We also keep an apartment up north where all our family (parents, siblings and 2 of our 3 kids) live. One of our DDs lives in the apartment too and we share rent and such. She is a teacher and rent now is way too high for her to manage a place on her own financially so it works out for all of us. We have a room for when we visit. Now we flipped the 3 times a year for 4-6 weeks up north and the rest in FL. We are up north now....missing our FL sooooo much.

But the DVC....we use it the same....booking last minute trips for 1-2 nights to not drink and drive. Plus to kennel old doggo and have a nice break from him (he will be 17 and has been super high maintenance for a good 3 years now...exhausting like a perpetual newborn but at age 50ish). And our 20something kiddos can stay (got them a treehouse for Sept). I and though 300 points may be a bit much for now, I figure we will use them with grand babies down the line. So that's a nice number to keep.
 
I guess it all depends. We bought AKV Kidani resale in 2012 for 65 and sold those in 2022 for 125. So we nearly doubled. AKV Kidani is even higher now (130/135), so no drop at all there -- maybe it's property dependent. We were happy with that and used it towards adding on another 250 VGF.

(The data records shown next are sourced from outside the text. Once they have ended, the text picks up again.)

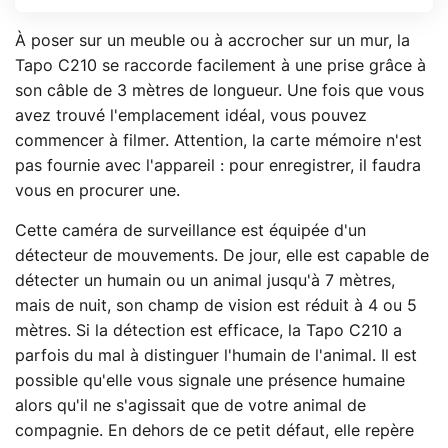
À poser sur un meuble ou à accrocher sur un mur, la
Tapo C210 se raccorde facilement à une prise grâce à
son câble de 3 mètres de longueur. Une fois que vous
avez trouvé l'emplacement idéal, vous pouvez
commencer à filmer. Attention, la carte mémoire n'est
pas fournie avec l'appareil : pour enregistrer, il faudra
vous en procurer une.
Cette caméra de surveillance est équipée d'un
détecteur de mouvements. De jour, elle est capable de
détecter un humain ou un animal jusqu'à 7 mètres,
mais de nuit, son champ de vision est réduit à 4 ou 5
mètres. Si la détection est efficace, la Tapo C210 a
parfois du mal à distinguer l'humain de l'animal. Il est
possible qu'elle vous signale une présence humaine
alors qu'il ne s'agissait que de votre animal de
compagnie. En dehors de ce petit défaut, elle repère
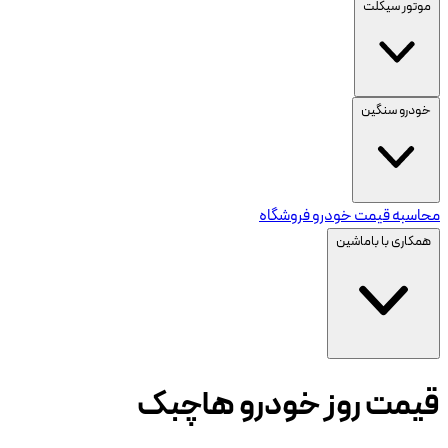
موتور سیکلت
خودرو سنگین
محاسبه قیمت خودرو
فروشگاه
همکاری با باماشین
قیمت روز خودرو
هاچبک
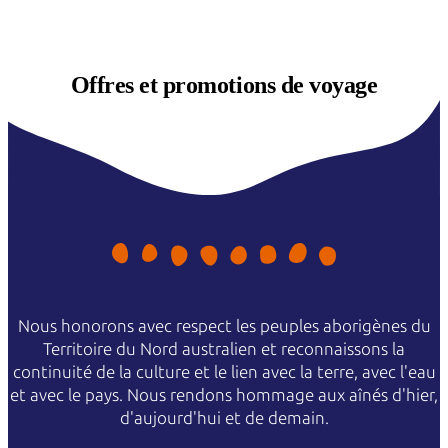
Offres et
promotions de voyage
Nous honorons avec respect les peuples aborigènes du
Territoire du Nord australien et reconnaissons la
continuité de la culture et le lien avec la terre, avec l'eau
et avec le pays. Nous rendons hommage aux aînés d'hier,
d'aujourd'hui et de demain.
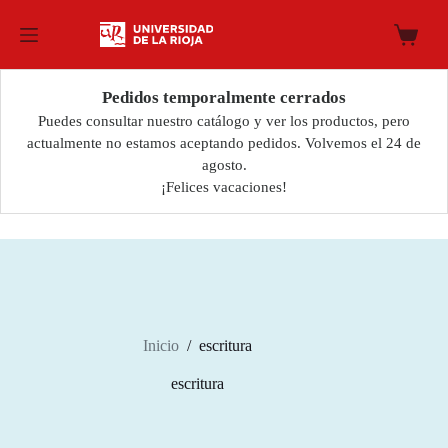
Saltar
al
Carro
contenido
de
compra
Pedidos temporalmente cerrados
Puedes consultar nuestro catálogo y ver los productos, pero
actualmente no estamos aceptando pedidos. Volvemos el 24 de
agosto.
¡Felices vacaciones!
Inicio
/
escritura
escritura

Right, that was a decade ago, while DVC skyrocketed the whole time. The odds of that repeating are not great, unless inflation runs away, which isn't exactly what I'm hoping for.
 
Right, that was a decade ago, while DVC skyrocketed the whole time. The odds of that repeating are not great, unless inflation runs away, which isn't exactly what I'm hoping for.
We'll know 10 years from now. Generally, like the market, value *should* increase over time.
 
You can retitle them. There are a lot of posts on how to do this. You don't have to sell them to change the title. You could buy him out.

If you are getting divorced, zero chance I want to own in both names. It's a TERRIBLE idea. Random example:
https://www.disboards.com/threads/k...-but-ex-is-now-filing-for-bankruptcy.3894488/
Definitely don't plan to use them together. Even if I changed my mind about the sale, I would pull his name off the deed. He would be the first to sign it.